Arlington, Massachusetts is a town in Middlesex County, approximately 6 miles from the capital city of Boston. Bordered by Medford, Somerville, Cambridge, Winchester, Lexington, and Belmont, it covers approximately 5.5 square miles of land. Arlington has several waterways including Spy Pond, Mill Brook, Hills Pond, and the Arlington Reservoir. Additionally, along its borders run Alewife Brook, the Mystic Lakes, and the Mystic River.
The town has a population of nearly 43,000 people, and it is divided up into several neighborhoods. These include:
Each neighborhood has a distinct feel ranging from urban center areas to quiet residential streets.
Arlington also has a variety of parks, covering over 210 acres of town land. Some popular parks in the town include Spy Pond Park, Robbins Farm Park, and Menotomy Rocks Park. A number of historic houses and monuments are also within the town.

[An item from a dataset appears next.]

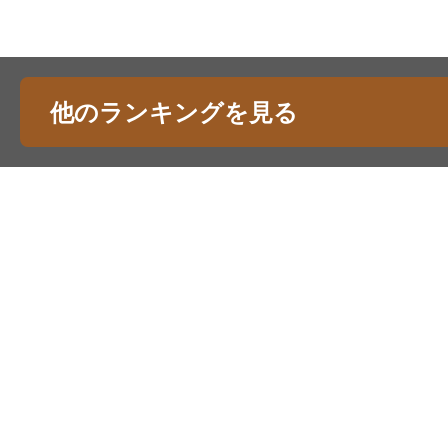
他のランキングを見る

Arlington has direct access to Route 2, running into Boston and Western Massachusetts, as well as providing an easy route to Interstate 95. Residents can also travel along Routes 2A, 16, and 3 to access other nearby towns. Many bus routes run through the town, and the nearby Alewife Brook station on the Red Line provides convenient public transportation for residents.
First settled as the village of Menotomy, Arlington saw its first residents as early as 1635. At the time, it covered much more area than it does now, as other towns would later split off to form their own municipalities. In 1807, the town was incorporated as West Cambridge, but the name was later changed to Arlington in 1867, in honor of the fallen soldiers buried at Arlington National Cemetery.
The first European settlers purchased the land from the Massachusett tribe of Algonquian Native Americans. The tribe had been decimated by disease, and the chief’s widow sold the land for ten pounds and a new winter coat each year, while retaining her tribe’s rights to live, hunt, and fish on their land.
Arlington had fertile farmland, as well as several waterways, making it an ideal place for farmers and millers to establish a community. Spy Pond also provided ample ice that was able to be shipped as far as Caribbean and India. Today, Arlington is a largely residential commuter town, though there is a bustling downtown area and many small businesses and restaurants in town.
While much of history focuses on the events in Lexington on April 19, 1775, Arlington also figured prominently into the history of that fateful day. Following Paul Revere’s ride through the town and the subsequent battles in Lexington and Concord, minutemen converged upon Arlington – then called Menotomy. As the British retreated, they were ambushed by the militia men for the bloodiest battle of the day. In all, half of colonists’ deaths that day were recorded in Menotomy, while the British suffered even heavier casualties.
Remnants of this bloody battle can still be seen today at the Jason Russel House. This museum honors the fallen soldiers of that day, and remains much as it was in 1775, including the bullet holes that were caused during the battle.
Arlington, Massachusetts is a popular suburb of Boston, with ample transportation and recreational opportunities. With a thriving school district and downtown area, residents can enjoy the proximity to Boston with the comfort of suburban life, all set on the backdrop of American history.